One of the fallacies about our collective approach to retrospectives, incident reviews, and post mortems is the belief that the entire process is a rational machine. Pour in a curated series of events, turn the handle, and out pop all of the action items that need completing to fix the world. I can’t speak to every industry that practices Resilience Engineering, but as for Software Engineering it stems strongly from our belief that we’re fully in control of our environment. We’ve built our tooling, architected our systems, and we’re running the retro. Why wouldn’t we be able to simply apply the calculus to our knowledge and change things for the better?
This all speaks to a distinct lack of humility in what we do as a practice. If we want to better understand the risks we undertake every day and to learn from failures in that work, we need to first accept that failures are in part due to our incomplete understanding, great and small, of our socio-technical systems. Even with a complete working knowledge of everything, we would be unable to act on everything needed to perfect our system, and that underlying system will change despite these efforts. Being comfortable with being wrong means we can change.
This reluctance to accept that things continually fail despite our best efforts, is a common reaction. It’s hard to assume that our systems are continuously in need of tweaks because it’s also hard to accept that they will always run in some form of a degraded state1. That said, we can fall into the adjacent trap with people being the adaptable element in the system2 that we are then in the best position to understand the entirety of our system and how best to course correct. The sharp end can be a powerful, if not perilous, position to sit in but it doesn’t guarantee omniscience in the scope of understanding an incident. This is why I frequently suggest that practitioners of retrospectives be folks who weren’t involved in the incident, to help mitigate this failing.
Hubris as Facilitator
It’s easy to understand the desire to sit in the facilitator chair. You’re taking the reins of the situation and you’re going to get to the bottom of things. You ask the questions, you drive the conversation and schedule the meeting, but most importantly you’re going to be there to get answers. That would be true if you held a made up title like investigation commander or retrospective captain, but you’re don’t. A facilitator is less the spike and more the bump/set. You’re there to position other folks to learn, not wear the badge.
Retros also come in various shapes and sizes, which makes for another tempting place to be in control. If I’m running the retro, then it can follow my guidelines and my preferred flow. This lesson I learned the hard way, having felt as though I knew “the one true way” to run it. I was there at Etsy watching John Allspaw, Morgan Evans, and Daniel Schauenberg develop and put ink to paper with the Etsy Debriefing Guide. In doing so, though, I failed to recognize the microcosm that was Etsy, that what worked for us there didn’t apply universally. Maybe folks had other tools worth surfacing and we should continually look to that to see how we can improve the production of our retros.
Facilitators should instead be the support for everyone else to do the talking and ask questions of their own. We can only share that deep empathy with one another when we put ourselves in one another’s shoes and that can only be done with the understanding of our own fallibility. We too know how awful it feels to be at the center of an incident, that it could have easily been us, which allows us to help recreate the scene and ditch concepts like “human error” as an easy solution to a complex problem.
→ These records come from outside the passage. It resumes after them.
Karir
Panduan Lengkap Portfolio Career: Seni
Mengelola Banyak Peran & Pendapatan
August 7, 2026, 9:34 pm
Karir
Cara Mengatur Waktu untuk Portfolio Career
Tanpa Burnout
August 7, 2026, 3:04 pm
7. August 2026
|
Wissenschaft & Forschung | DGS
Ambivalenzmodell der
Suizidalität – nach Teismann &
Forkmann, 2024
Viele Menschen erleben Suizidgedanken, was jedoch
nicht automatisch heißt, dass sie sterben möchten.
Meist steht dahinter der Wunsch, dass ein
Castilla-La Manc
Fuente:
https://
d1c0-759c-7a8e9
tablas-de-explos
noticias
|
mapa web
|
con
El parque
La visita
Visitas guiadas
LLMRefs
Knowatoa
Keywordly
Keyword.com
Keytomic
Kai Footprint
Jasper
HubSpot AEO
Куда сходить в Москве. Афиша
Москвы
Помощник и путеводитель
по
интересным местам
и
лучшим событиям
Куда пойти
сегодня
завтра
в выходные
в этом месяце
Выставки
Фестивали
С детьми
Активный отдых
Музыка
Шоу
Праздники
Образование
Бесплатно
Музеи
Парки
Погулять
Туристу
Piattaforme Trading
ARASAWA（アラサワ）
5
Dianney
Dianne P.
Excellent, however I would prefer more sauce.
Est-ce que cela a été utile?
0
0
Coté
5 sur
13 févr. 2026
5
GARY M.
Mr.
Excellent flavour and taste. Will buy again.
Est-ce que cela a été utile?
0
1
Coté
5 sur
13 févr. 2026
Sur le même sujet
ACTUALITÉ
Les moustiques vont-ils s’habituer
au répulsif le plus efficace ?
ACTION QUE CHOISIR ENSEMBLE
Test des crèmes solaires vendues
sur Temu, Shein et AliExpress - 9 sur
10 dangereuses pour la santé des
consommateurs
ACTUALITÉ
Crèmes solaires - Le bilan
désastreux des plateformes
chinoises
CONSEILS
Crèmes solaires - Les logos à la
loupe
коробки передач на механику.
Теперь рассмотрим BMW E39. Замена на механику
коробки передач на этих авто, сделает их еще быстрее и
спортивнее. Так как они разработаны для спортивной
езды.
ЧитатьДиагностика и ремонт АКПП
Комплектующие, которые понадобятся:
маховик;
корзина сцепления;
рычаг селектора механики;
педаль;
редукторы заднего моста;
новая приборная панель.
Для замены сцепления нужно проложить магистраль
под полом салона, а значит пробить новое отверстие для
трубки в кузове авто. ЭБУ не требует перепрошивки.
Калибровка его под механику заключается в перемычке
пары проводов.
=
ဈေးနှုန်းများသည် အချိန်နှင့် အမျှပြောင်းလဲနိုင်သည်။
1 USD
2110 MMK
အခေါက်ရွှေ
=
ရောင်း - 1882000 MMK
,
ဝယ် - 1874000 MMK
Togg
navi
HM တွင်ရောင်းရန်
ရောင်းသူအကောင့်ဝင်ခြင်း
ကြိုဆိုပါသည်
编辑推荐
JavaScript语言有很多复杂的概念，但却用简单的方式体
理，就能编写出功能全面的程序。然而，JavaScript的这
A singular view of the problem, from that up on high as facilitator, will produce a singular set of answers constrained by our myopic vantage point.
Top Down Misunderstanding of Retrospectives
Another failure in our work running retrospectives is senior leadership (individual contributors and management both) using them to impart the illusion of work being done. You’ll see this often in email chains that include a CC list that races its way up the reporting structure. This incident was unacceptable, but don’t worry, we have top men working on it right now. Similarly, you’ll see public facing reports sent out by companies to reassure customers, the board of directors, and investors that all is well. It’s worth noting that there is value in shared perception being a useful tool for a business to leverage, but it still doesn’t impart learning to folks on either side of the boundaries of a company. The learning review is downgraded for the sake of making an org, at the macro or micro level, appear to be invulnerable to failure. The company cannot tolerate failure because vulnerability must be made an impossibility.
It’s also why so many existing tools are marketed with a primary focus on action items as the work. Going into a retro with the principal desire to create a ToDo list is problematic because the learning becomes a secondary function by nature of prioritization. It has roots in humility such that we’re going into our discussions and interviews believing we can simply solve all the problems in tech and then everything will be perfect from here on, the deeper understanding a “nice to have”.
This is not to give individual contributors in senior positions a pass. How often do we rely on “This is the way we’ve always done it” and our use of best practices4 as a crutch for decision making rather than challenge established methods? We give folks in senior positions more time for questions during discussions and put them at the front to answer for the sake of expedience. Equally, holding a blameless post mortem can fail if an org values engineers who prioritize their place in the pecking order rather than risk losing face in front of others. Giving less experienced folks time to explore ideas tests the validity of our mental models.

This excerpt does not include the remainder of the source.